Closed lfrancke closed 2 years ago
I had a look at Grafana and Kibana in more Detail. I dismissed products like DashBuilder, FreeBoard, Graphite etc. for lack of functionality, bad user experience or hidden "premium" models.
Grafana (https://grafana.com/) | Kibana (https://www.elastic.co/de/kibana/) | |
---|---|---|
Logs and Metrics | Designed to analyze and visualize metrics like CPU usage, Memory etc. | Runs on top of Elasticsearch and is used primarily for analyzing log messages |
Installation / Configuration | Easy to configure via .ini file and overrides via ENV variables | Easy to configure via YAML files |
Data sources | Many data sources like Graphite, Prometheus, InfluxDB, MySQL, PostgreSQL, and Elasticsearch and even more using plugins | Elasticsearch instance ist required and the only possible data source. Needs to be shipped into the ELK Stack (via Filebeat or Metricbeat, then Logstash, then Elasticsearch) |
Access control & Authentication | Built-in user control and authentication mechanisms that allow you to restrict and control access to your dashboards. LDAP or external SQL servers possible. | By default public access. Commerical solutions X-Pack or open source like SearchGuard available. LDAP supported. |
Querying | Comfortable query editor for different data sources | Querying via Lucene syntax or the Elasticsearch Query DSL |
Templating | Dashboards can be imported and exported via JSON which makes it easy to customize and template | Dashboards can be imported and exported via JSON which makes it easy to customize and template |
Dashboards and UI | Versatile panels can visualize data from different data sources. Graph, singlestat, table, heatmap and freetext panel types are available and many dashboard templates exsist | Many visualization possibilities like pie charts, line charts, data tables, single metric visualizations, geo maps, time series and markdown visualizations can all be combined into dashboards. |
Alerts | Shipped with a built-in alerting engine that allows users to attach conditional rules to dashboard panels that result in triggered alerts to a notification endpoint of your choice (e.g.
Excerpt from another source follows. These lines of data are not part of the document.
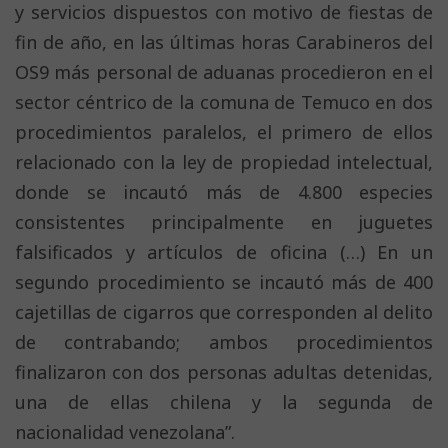
y servicios dispuestos con motivo de fiestas de
fin de año, en las últimas horas Carabineros del
OS9 más personal de aduanas procedieron en el
sector céntrico de la comuna de Temuco en dos
procedimientos paralelos, el primero de ellos
relacionado con la ley de propiedad intelectual,
donde se incautó más de 4.800 especies
consistentes principalmente en juguetes
falsificados y artículos de oficina (…) En un
segundo procedimiento se incautó más de 400
cajetillas de cigarros que corresponden al delito
de contrabando; ambos procedimientos
finalizaron con dos personas adultas detenidas,
una de ellas chilena y la segunda de
nacionalidad venezolana”.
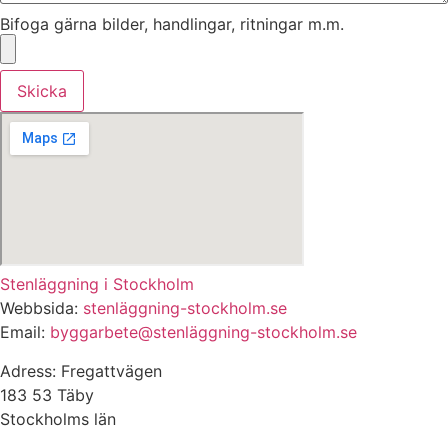
Bifoga gärna bilder, handlingar, ritningar m.m.
Skicka
Stenläggning i Stockholm
Webbsida:
stenläggning-stockholm.se
Email:
byggarbete@stenläggning-stockholm.se
Adress: Fregattvägen
183 53 Täby
Stockholms län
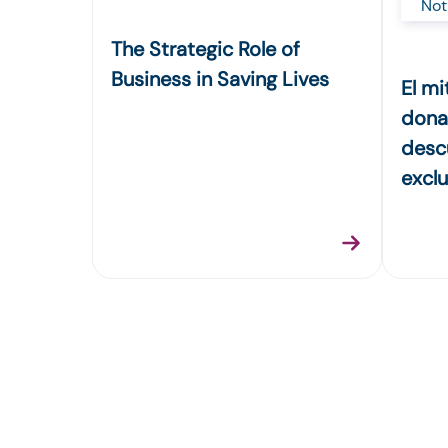
Not
The Strategic Role of
Business in Saving Lives
El mi
dona
descu
exclu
Email, Slack, custom webhooks) | No out of the box support but can opt for a hosted ELK Stack such as Logz.io, implement ElastAlert or use X-Pack. |
I tested a little with the Prometheus Operator which already includes Grafana.
I created a Zookeeper Cluster:
./create_test_cluster.py --kind kind --operator zookeeper --debug --prometheus
and applied the simple examples (https://github.com/stackabletech/zookeeper-operator/tree/main/examples)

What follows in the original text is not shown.